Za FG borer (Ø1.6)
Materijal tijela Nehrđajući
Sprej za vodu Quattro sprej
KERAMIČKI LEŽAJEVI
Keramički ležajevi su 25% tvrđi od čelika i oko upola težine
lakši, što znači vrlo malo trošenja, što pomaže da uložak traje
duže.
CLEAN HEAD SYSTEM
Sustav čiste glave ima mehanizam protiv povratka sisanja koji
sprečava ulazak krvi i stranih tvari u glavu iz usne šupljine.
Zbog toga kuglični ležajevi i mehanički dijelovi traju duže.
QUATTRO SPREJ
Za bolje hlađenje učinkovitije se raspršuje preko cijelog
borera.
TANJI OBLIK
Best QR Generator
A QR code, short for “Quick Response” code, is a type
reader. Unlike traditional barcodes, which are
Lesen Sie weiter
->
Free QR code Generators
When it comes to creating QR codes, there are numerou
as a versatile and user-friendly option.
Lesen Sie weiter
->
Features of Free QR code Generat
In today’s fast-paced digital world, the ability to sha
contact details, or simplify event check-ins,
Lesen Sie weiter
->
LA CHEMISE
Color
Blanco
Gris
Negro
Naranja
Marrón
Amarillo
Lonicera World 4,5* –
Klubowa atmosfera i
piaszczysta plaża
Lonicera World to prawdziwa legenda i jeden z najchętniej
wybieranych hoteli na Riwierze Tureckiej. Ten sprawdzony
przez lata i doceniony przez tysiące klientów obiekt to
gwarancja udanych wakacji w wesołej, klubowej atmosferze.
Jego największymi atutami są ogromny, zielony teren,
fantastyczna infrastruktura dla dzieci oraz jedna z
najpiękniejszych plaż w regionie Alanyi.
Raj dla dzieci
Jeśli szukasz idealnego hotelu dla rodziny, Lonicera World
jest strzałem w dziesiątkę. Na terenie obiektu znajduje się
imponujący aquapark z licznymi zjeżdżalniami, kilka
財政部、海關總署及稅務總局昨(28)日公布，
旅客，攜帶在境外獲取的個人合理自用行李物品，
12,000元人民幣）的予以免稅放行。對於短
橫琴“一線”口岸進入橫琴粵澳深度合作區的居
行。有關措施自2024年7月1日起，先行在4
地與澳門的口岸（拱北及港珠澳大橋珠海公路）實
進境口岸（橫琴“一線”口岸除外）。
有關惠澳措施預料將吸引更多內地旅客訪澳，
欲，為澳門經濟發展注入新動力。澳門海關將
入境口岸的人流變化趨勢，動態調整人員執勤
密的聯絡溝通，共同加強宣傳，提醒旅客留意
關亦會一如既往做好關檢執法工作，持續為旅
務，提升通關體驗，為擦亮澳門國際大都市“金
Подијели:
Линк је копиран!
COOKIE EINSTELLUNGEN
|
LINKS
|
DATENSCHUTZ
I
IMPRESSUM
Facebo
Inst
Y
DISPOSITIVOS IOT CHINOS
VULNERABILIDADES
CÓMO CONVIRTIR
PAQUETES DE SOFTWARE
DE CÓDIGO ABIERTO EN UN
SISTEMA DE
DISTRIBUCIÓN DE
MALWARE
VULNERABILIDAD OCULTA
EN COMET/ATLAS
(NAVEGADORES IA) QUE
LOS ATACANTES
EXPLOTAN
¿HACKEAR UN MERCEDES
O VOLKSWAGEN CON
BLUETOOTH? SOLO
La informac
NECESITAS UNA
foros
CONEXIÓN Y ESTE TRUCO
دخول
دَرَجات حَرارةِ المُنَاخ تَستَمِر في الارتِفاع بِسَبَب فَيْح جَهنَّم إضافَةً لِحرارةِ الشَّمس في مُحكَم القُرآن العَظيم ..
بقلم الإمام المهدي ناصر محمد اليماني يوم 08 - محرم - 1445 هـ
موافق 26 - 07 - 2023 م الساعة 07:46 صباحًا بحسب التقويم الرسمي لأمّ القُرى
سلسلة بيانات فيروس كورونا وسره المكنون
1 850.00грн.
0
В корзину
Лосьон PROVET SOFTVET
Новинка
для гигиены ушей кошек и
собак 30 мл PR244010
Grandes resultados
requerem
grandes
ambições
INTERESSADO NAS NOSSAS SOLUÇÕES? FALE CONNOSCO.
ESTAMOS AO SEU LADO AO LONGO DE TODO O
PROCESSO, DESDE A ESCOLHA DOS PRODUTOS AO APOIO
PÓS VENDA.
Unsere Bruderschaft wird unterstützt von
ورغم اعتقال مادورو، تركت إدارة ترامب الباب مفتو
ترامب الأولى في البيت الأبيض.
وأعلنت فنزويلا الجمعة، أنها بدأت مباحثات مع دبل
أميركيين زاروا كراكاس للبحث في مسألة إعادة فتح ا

• **Problem details**
Write out the records once more, precisely as they stand.

• **Exercise output**
Za FG borer (Ø1.6)
Materijal tijela Nehrđajući
Sprej za vodu Quattro sprej
KERAMIČKI LEŽAJEVI
Keramički ležajevi su 25% tvrđi od čelika i oko upola težine
lakši, što znači vrlo malo trošenja, što pomaže da uložak traje
duže.
CLEAN HEAD SYSTEM
Sustav čiste glave ima mehanizam protiv povratka sisanja koji
sprečava ulazak krvi i stranih tvari u glavu iz usne šupljine.
Zbog toga kuglični ležajevi i mehanički dijelovi traju duže.
QUATTRO SPREJ
Za bolje hlađenje učinkovitije se raspršuje preko cijelog
borera.
TANJI OBLIK
Best QR Generator
A QR code, short for “Quick Response” code, is a type
reader. Unlike traditional barcodes, which are
Lesen Sie weiter
->
Free QR code Generators
When it comes to creating QR codes, there are numerou
as a versatile and user-friendly option.
Lesen Sie weiter
->
Features of Free QR code Generat
In today’s fast-paced digital world, the ability to sha
contact details, or simplify event check-ins,
Lesen Sie weiter
->
LA CHEMISE
Color
Blanco
Gris
Negro
Naranja
Marrón
Amarillo
Lonicera World 4,5* –
Klubowa atmosfera i
piaszczysta plaża
Lonicera World to prawdziwa legenda i jeden z najchętniej
wybieranych hoteli na Riwierze Tureckiej. Ten sprawdzony
przez lata i doceniony przez tysiące klientów obiekt to
gwarancja udanych wakacji w wesołej, klubowej atmosferze.
Jego największymi atutami są ogromny, zielony teren,
fantastyczna infrastruktura dla dzieci oraz jedna z
najpiękniejszych plaż w regionie Alanyi.
Raj dla dzieci
Jeśli szukasz idealnego hotelu dla rodziny, Lonicera World
jest strzałem w dziesiątkę. Na terenie obiektu znajduje się
imponujący aquapark z licznymi zjeżdżalniami, kilka
財政部、海關總署及稅務總局昨(28)日公布，
旅客，攜帶在境外獲取的個人合理自用行李物品，
12,000元人民幣）的予以免稅放行。對於短
橫琴“一線”口岸進入橫琴粵澳深度合作區的居
行。有關措施自2024年7月1日起，先行在4
地與澳門的口岸（拱北及港珠澳大橋珠海公路）實
進境口岸（橫琴“一線”口岸除外）。
有關惠澳措施預料將吸引更多內地旅客訪澳，
欲，為澳門經濟發展注入新動力。澳門海關將
入境口岸的人流變化趨勢，動態調整人員執勤
密的聯絡溝通，共同加強宣傳，提醒旅客留意
關亦會一如既往做好關檢執法工作，持續為旅
務，提升通關體驗，為擦亮澳門國際大都市“金
Подијели:
Линк је копиран!
COOKIE EINSTELLUNGEN
|
LINKS
|
DATENSCHUTZ
I
IMPRESSUM
Facebo
Inst
Y
DISPOSITIVOS IOT CHINOS
VULNERABILIDADES
CÓMO CONVIRTIR
PAQUETES DE SOFTWARE
DE CÓDIGO ABIERTO EN UN
SISTEMA DE
DISTRIBUCIÓN DE
MALWARE
VULNERABILIDAD OCULTA
EN COMET/ATLAS
(NAVEGADORES IA) QUE
LOS ATACANTES
EXPLOTAN
¿HACKEAR UN MERCEDES
O VOLKSWAGEN CON
BLUETOOTH? SOLO
La informac
NECESITAS UNA
foros
CONEXIÓN Y ESTE TRUCO
دخول
دَرَجات حَرارةِ المُنَاخ تَستَمِر في الارتِفاع بِسَبَب فَيْح جَهنَّم إضافَةً لِحرارةِ الشَّمس في مُحكَم القُرآن العَظيم ..
بقلم الإمام المهدي ناصر محمد اليماني يوم 08 - محرم - 1445 هـ
موافق 26 - 07 - 2023 م الساعة 07:46 صباحًا بحسب التقويم الرسمي لأمّ القُرى
سلسلة بيانات فيروس كورونا وسره المكنون
1 850.00грн.
0
В корзину
Лосьон PROVET SOFTVET
Новинка
для гигиены ушей кошек и
собак 30 мл PR244010
Grandes resultados
requerem
grandes
ambições
INTERESSADO NAS NOSSAS SOLUÇÕES? FALE CONNOSCO.
ESTAMOS AO SEU LADO AO LONGO DE TODO O
PROCESSO, DESDE A ESCOLHA DOS PRODUTOS AO APOIO
PÓS VENDA.
Unsere Bruderschaft wird unterstützt von
ورغم اعتقال مادورو، تركت إدارة ترامب الباب مفتو
ترامب الأولى في البيت الأبيض.
وأعلنت فنزويلا الجمعة، أنها بدأت مباحثات مع دبل
أميركيين زاروا كراكاس للبحث في مسألة إعادة فتح ا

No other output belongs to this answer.